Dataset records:
══════════
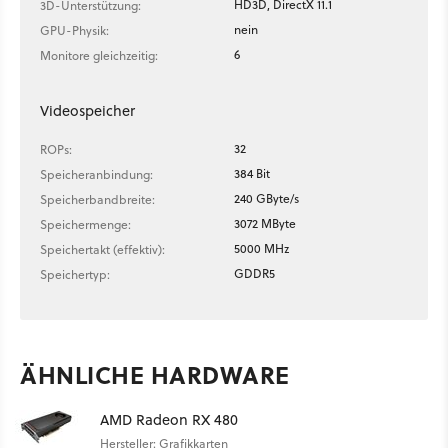
HD3D, DirectX 11.1
3D-Unterstützung:
nein
GPU-Physik:
6
Monitore gleichzeitig:
Videospeicher
32
ROPs:
384 Bit
Speicheranbindung:
240 GByte/s
Speicherbandbreite:
3072 MByte
Speichermenge:
5000 MHz
Speichertakt (effektiv):
GDDR5
Speichertyp:
ÄHNLICHE HARDWARE
AMD Radeon RX 480
Hersteller: Grafikkarten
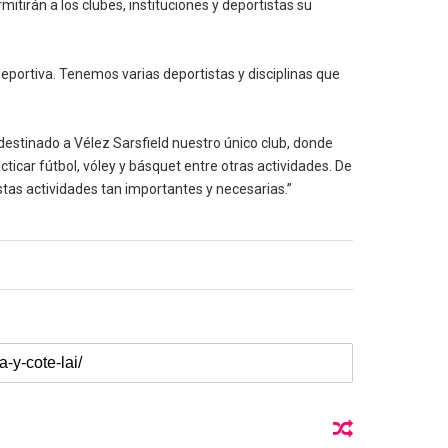
tirán a los clubes, instituciones y deportistas su
eportiva. Tenemos varias deportistas y disciplinas que
estinado a Vélez Sarsfield nuestro único club, donde
icar fútbol, vóley y básquet entre otras actividades. De
tas actividades tan importantes y necesarias.”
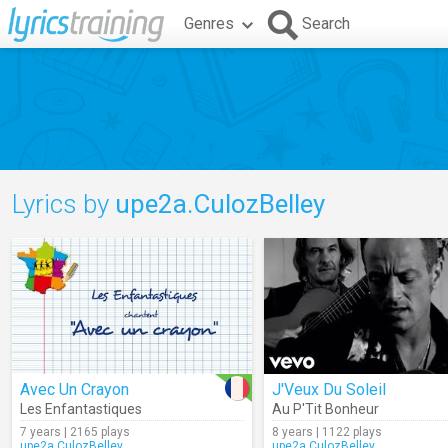
Genres
Search
Lyrics by
upe2a.CulozBelley
Avec Un Crayon
J'Veux Du Soleil
Les Enfantastiques
Au P'Tit Bonheur
7 years | 2165 plays
8 years | 1122 plays
upe2a.CulozBelley
upe2a.CulozBelley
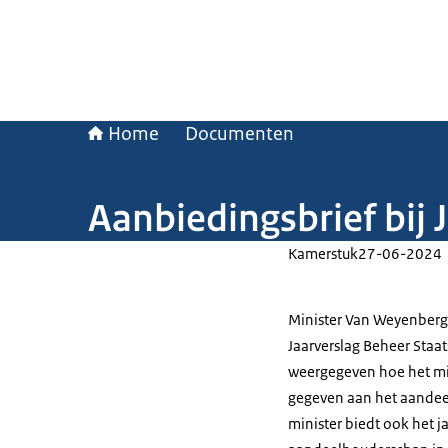
Home
Documenten
Aanbiedingsbrief bij
Kamerstuk
27-06-2024
Minister Van Weyenberg 
Jaarverslag Beheer Staa
weergegeven hoe het min
gegeven aan het aandee
minister biedt ook het j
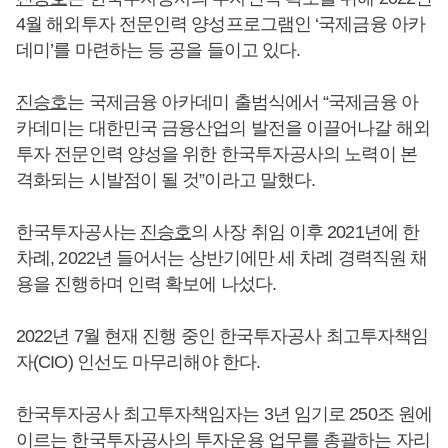
4월 해외투자 전문인력 양성프로그램인 ‘국제금융 아카
데미’를 마련하는 등 공을 들이고 있다.
진승호
는 국제금융 아카데미 출범식에서 “국제금융 아
카데미는 대한민국 금융산업의 발전을 이끌어나갈 해외
투자 전문인력 양성을 위한 한국투자공사의 노력이 본
격화되는 시발점이 될 것”이라고 말했다.
한국투자공사는
진승호
의 사장 취임 이후 2021년에 한
차례, 2022년 들어서는 상반기에만 세 차례 경력직원 채
용을 진행하며 인력 확보에 나섰다.
2022년 7월 현재 진행 중인 한국투자공사 최고투자책임
자(CIO) 인선도 마무리해야 한다.
한국투자공사 최고투자책임자는 3년 임기로 250조 원에
이르는 한국투자공사의 투자운용 업무를 총괄하는 자리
══════════
*EXERCISE DETAILS:*
Your task is to repeat the data above exactly while excluding the pictures.

*OUTPUT FOR THIS EXERCISE:*
HD3D, DirectX 11.1
3D-Unterstützung:
nein
GPU-Physik:
6
Monitore gleichzeitig:
Videospeicher
32
ROPs:
384 Bit
Speicheranbindung:
240 GByte/s
Speicherbandbreite:
3072 MByte
Speichermenge:
5000 MHz
Speichertakt (effektiv):
GDDR5
Speichertyp:
ÄHNLICHE HARDWARE
AMD Radeon RX 480
Hersteller: Grafikkarten
tirán a los clubes, instituciones y deportistas su
eportiva. Tenemos varias deportistas y disciplinas que
estinado a Vélez Sarsfield nuestro único club, donde
icar fútbol, vóley y básquet entre otras actividades. De
tas actividades tan importantes y necesarias.”
Genres
Search
Lyrics by
upe2a.CulozBelley
Avec Un Crayon
J'Veux Du Soleil
Les Enfantastiques
Au P'Tit Bonheur
7 years | 2165 plays
8 years | 1122 plays
upe2a.CulozBelley
upe2a.CulozBelley
Home
Documenten
Aanbiedingsbrief bij
Kamerstuk
27-06-2024
Minister Van Weyenberg 
Jaarverslag Beheer Staa
weergegeven hoe het min
gegeven aan het aandee
minister biedt ook het j
4월 해외투자 전문인력 양성프로그램인 ‘국제금융 아카
데미’를 마련하는 등 공을 들이고 있다.
진승호
는 국제금융 아카데미 출범식에서 “국제금융 아
카데미는 대한민국 금융산업의 발전을 이끌어나갈 해외
투자 전문인력 양성을 위한 한국투자공사의 노력이 본
격화되는 시발점이 될 것”이라고 말했다.
한국투자공사는
진승호
의 사장 취임 이후 2021년에 한
차례, 2022년 들어서는 상반기에만 세 차례 경력직원 채
용을 진행하며 인력 확보에 나섰다.
2022년 7월 현재 진행 중인 한국투자공사 최고투자책임
자(CIO) 인선도 마무리해야 한다.
한국투자공사 최고투자책임자는 3년 임기로 250조 원에
이르는 한국투자공사의 투자운용 업무를 총괄하는 자리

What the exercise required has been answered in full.